In the game’s best new layer, a card system provides a rogueish element to the game, but it’s done in such a way that even naysayers of the trend may well enjoy it. By playing online and earning Supply Points with each successful mission, you can unlock new cards and cosmetics to customize your hero and their perks.
The cards are awesome, allowing for smart players to offset weaknesses, combine strengths, and build together as one collective with their team, layering new buffs level after level on each new run. Building a melee-heavy, super-stamina survivor who heals everyone often and quickly has been one of my favorite parts of the game (when it’s working).
The cosmetics, meanwhile, are pretty lacking. This is often the case for games out of the gate, so I hope options will be more robust in time. But at launch, there are a lot of bland palette swaps. Among the cooler options, some are so unreachable that they may as well not exist. Beat every level on Nightmare? With this AI? No thanks.
I love the new characters. They’ve grown on me almost as much as Louis, Bill, and the rest, but B4B tries hard to keep me from making them my own, which in 2021 is blatantly going in the wrong direction.
Back 4 Blood crashes a lot too, and in a first for me, it even fails to load sometimes. My Xbox gives me a never-before-seen error message sometimes when I go to play Back 4 Blood. When I immediately try another game instead, it boots right up.
Even when it’s not crashing, the game can be buggy. Joining in-progress matches can mean running around without any weapons (or even hands) for a few seconds. One time I joined and took over as Doc, but her AI counterpart was still there too. Back 5 Blood?
Annoyingly, the game’s solo campaign, which would solve at least one of the major issues with the game, does not allow for Supply Points to be earned, thus you can’t unlock new cards or cosmetics (or even achievements/trophies, if those matter to you). I’d maybe still see bugs and pacing issues, but at least I could get into a game and play the specific level I wanted to play. But Turtle Rock prevents this too.
When pacing, bugs, and matchmaking woes aren’t getting in the way, Back 4 Blood really is as fun as its elevator pitch would imply.
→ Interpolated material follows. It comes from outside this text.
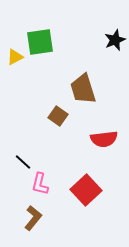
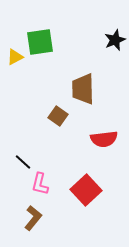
brown trapezoid: rotated 16 degrees clockwise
But every time I’d see those flashes of brilliance, one of those intrusive issues would spring back into my face, reminding me that this game, despite its delay, probably launched too soon.
Back 4 Blood Review — The Bottom Line
Pros
- Solid gunplay and tons of loadout customization
- Flashes of brilliance
Cons
- Pacing issues result in hectic peaks and boring valleys with little in the goldilocks zone
- Bugs in the form of game crashes, spawning without weapons, and even duplicate characters
- Matchmaking woes seemingly prevent private lobbies and make it hard to play specific levels
- Solo campaign cuts out critical content like custom decks and Supply Points
Back 4 Blood has been one of the most perplexing review playthroughs of my career. Through the alpha and beta periods, I always had this thought that once the obvious issues were ironed out, it would be awesome. But B4B launches with many of those issues today and even reveals others I didn’t see before.
I tend to forgive bugs pretty easily. I’d even overlook some of the matchmaking issues if other parts were stronger. But the lack of proper pacing is unfathomable to me.
I don’t know if it’s the underlying tech of different engines or the years apart and likely staff changes that came with them, but I didn’t foresee this studio forgetting how to make this sort of game, and the poor pacing says it somehow did. Above all, that’s where Back 4 Blood fails to live up to its still standard-bearing predecessor.
[Note: Turtle Rock Studios provided the copy of Back 4 Blood used for this review.]